- IATA: KIP; ICAO: KCWC; FAA LID: CWC;

Summary
- Airport type: Public
- Owner: City of Wichita Falls
- Serves: Wichita Falls, Texas
- Elevation AMSL: 1,003 ft (306 m)
- Coordinates: 33°51′38″N 098°29′25″W﻿ / ﻿33.86056°N 98.49028°W

Map
- CWC Location within Texas

Runways
| Direction | Length |  | Surface |
| ft | m |
| 17/35 | 4,450 | 1,356 | Concrete |

Statistics (2017)
- Aircraft operations (year ending 12/7/2017): 33,770
- Based aircraft: 75
- Source: Federal Aviation Administration

= Kickapoo Downtown Airport =

Kickapoo Downtown Airport is a city-owned public use airport located three nautical miles (6 km) south of the central business district of Wichita Falls, a city in Wichita County, Texas, United States.

Although most U.S. airports use the same three-letter location identifier for the FAA and IATA, this airport is assigned CWC by the FAA and KIP by the IATA (which assigned CWC to Chernovtsy Airport in Chernovtsy, Ukraine).

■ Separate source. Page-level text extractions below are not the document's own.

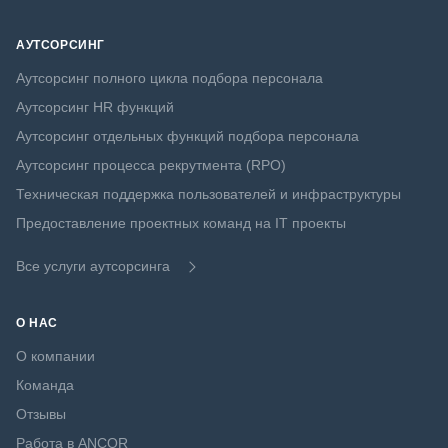
АУТСОРСИНГ
Аутсорсинг полного цикла подбора персонала
Аутсорсинг HR функций
Аутсорсинг отдельных функций подбора персонала
Аутсорсинг процесса рекрутмента (RPO)
Техническая поддержка пользователей и инфраструктуры
Предоставление проектных команд на IT проекты
Все услуги аутсорсинга
О НАС
О компании
Команда
Отзывы
Работа в ANCOR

== Facilities and aircraft ==
Kickapoo Downtown Airport covers an area of 149 acre at an elevation of 1,003 feet (306 m) above mean sea level. It has one runway designated 17/35 with a concrete surface measuring 4,450 by 75 feet (1,356 x 23 m).

For the 12-month period ending December 7, 2017, the airport had 33,770 aircraft operations, an average of 92 per day: 100% general aviation, <1% military and <1% air taxi. At that time there were 75 aircraft based at this airport: 57 single-engine, 15 multi-engine, and 3 jet.